Task objective
Your job with the data below: print everything from the line that holds "Video Call; Sends Rs 5,100" down to the line that holds "And run this to imp", ends included, exactly, and nothing else.

Input data
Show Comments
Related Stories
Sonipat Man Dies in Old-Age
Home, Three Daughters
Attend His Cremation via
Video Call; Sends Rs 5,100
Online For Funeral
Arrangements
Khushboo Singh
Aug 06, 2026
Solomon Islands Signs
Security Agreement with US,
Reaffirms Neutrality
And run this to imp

---

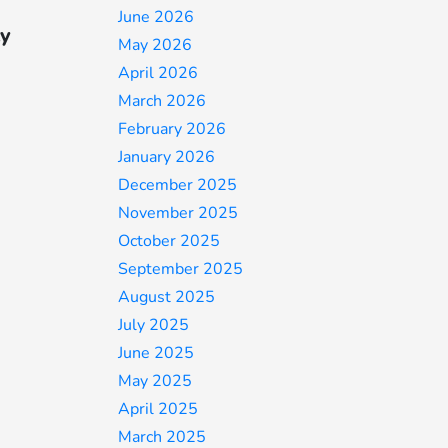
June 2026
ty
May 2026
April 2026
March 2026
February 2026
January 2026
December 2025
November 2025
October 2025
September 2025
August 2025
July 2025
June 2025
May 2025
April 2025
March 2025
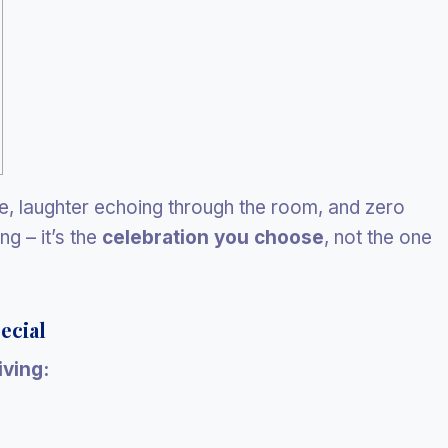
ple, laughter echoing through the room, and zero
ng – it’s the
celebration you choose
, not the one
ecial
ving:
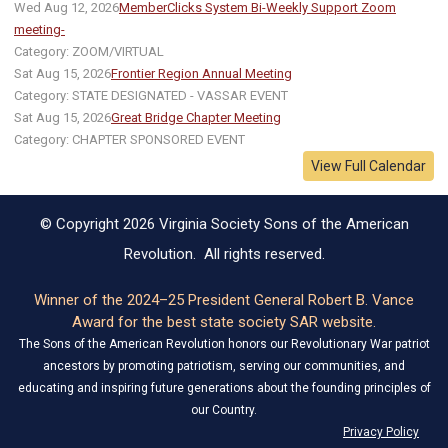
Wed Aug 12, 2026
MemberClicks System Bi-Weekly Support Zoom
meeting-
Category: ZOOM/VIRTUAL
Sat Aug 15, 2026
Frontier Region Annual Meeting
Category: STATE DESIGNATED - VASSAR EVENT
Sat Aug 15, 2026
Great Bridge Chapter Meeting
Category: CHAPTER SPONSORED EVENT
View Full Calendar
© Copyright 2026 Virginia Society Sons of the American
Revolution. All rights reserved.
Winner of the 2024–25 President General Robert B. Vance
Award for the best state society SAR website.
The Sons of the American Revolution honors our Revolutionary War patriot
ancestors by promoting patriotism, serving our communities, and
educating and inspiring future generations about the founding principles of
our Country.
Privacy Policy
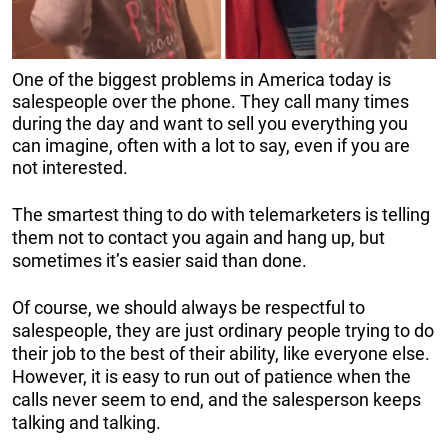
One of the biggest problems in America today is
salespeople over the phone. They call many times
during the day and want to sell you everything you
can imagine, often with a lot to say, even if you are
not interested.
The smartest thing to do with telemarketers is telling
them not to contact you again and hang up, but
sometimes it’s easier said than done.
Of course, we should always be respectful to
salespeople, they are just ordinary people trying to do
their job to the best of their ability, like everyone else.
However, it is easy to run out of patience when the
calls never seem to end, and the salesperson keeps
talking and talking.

--

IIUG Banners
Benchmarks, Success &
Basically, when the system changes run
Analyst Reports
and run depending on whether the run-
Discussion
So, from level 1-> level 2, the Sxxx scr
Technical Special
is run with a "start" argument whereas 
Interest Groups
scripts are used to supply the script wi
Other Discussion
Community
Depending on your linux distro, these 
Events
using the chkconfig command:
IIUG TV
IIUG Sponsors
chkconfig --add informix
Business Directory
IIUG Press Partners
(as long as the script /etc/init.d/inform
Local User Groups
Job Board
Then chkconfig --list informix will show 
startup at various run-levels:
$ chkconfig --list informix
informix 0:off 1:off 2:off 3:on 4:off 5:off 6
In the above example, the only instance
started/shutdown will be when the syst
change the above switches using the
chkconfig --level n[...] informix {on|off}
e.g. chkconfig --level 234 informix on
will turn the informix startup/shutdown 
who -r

Expected answer
Video Call; Sends Rs 5,100
Online For Funeral
Arrangements
Khushboo Singh
Aug 06, 2026
Solomon Islands Signs
Security Agreement with US,
Reaffirms Neutrality
And run this to imp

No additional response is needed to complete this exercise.